Sort through the material below and copy each line with "State".

EXERCISE DATA:

[Start of Attachment]

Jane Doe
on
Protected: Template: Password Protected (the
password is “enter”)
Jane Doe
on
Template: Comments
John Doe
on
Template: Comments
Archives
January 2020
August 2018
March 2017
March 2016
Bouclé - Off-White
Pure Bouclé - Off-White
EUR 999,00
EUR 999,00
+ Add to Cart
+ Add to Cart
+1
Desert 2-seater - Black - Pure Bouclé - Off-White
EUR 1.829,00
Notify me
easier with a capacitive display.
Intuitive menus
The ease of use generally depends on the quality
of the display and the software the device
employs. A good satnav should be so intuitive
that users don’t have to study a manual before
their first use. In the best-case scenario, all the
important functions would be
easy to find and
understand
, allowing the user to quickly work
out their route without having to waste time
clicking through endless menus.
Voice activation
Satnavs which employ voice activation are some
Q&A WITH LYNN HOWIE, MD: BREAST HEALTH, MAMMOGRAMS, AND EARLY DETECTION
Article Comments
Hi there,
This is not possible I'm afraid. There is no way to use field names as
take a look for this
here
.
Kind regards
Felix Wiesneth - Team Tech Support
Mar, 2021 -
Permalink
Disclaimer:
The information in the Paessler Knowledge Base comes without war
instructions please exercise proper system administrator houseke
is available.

[End of Attachment]
[Start of Attachment]

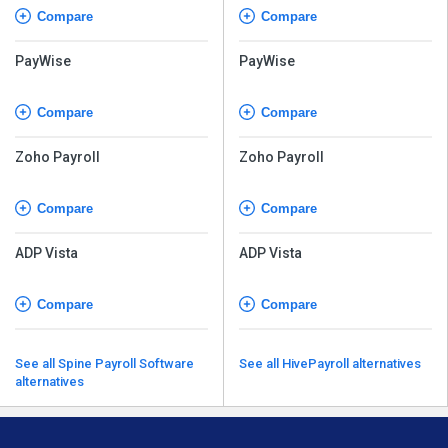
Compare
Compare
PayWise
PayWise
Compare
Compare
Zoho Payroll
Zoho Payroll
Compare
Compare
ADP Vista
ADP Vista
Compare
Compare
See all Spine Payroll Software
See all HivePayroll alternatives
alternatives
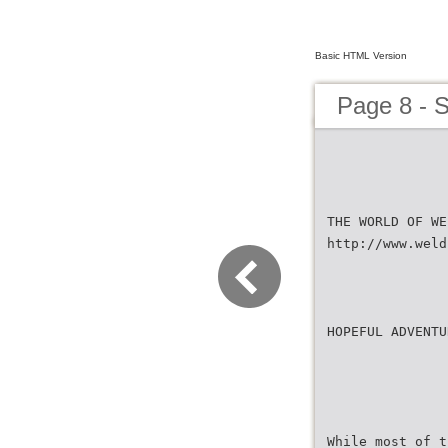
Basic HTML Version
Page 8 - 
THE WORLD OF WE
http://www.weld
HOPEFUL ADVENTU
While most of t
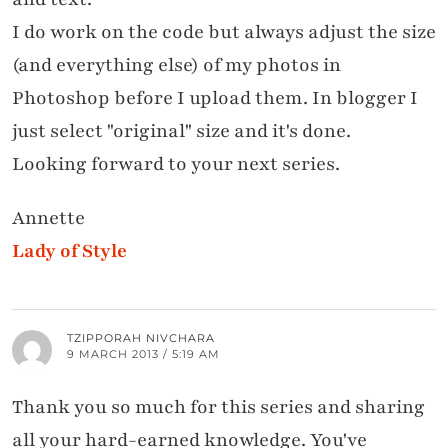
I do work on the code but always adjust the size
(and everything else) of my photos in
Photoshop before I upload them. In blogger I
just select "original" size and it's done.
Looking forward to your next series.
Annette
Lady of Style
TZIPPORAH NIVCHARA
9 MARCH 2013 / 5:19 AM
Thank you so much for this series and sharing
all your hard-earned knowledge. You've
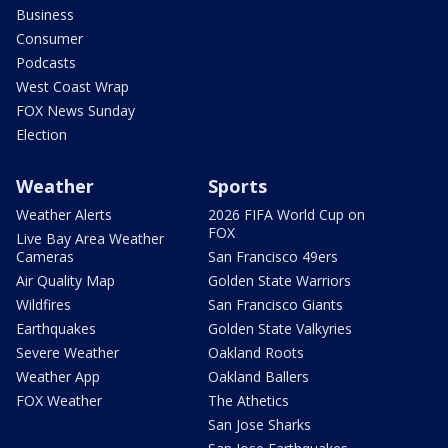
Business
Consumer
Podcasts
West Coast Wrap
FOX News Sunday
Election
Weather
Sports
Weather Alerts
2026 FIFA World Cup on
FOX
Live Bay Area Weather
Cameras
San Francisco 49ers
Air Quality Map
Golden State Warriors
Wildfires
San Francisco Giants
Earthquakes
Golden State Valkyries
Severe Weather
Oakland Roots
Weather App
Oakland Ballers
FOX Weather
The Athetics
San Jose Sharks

[End of Attachment]

RESULT BELOW:
Golden State Warriors
Golden State Valkyries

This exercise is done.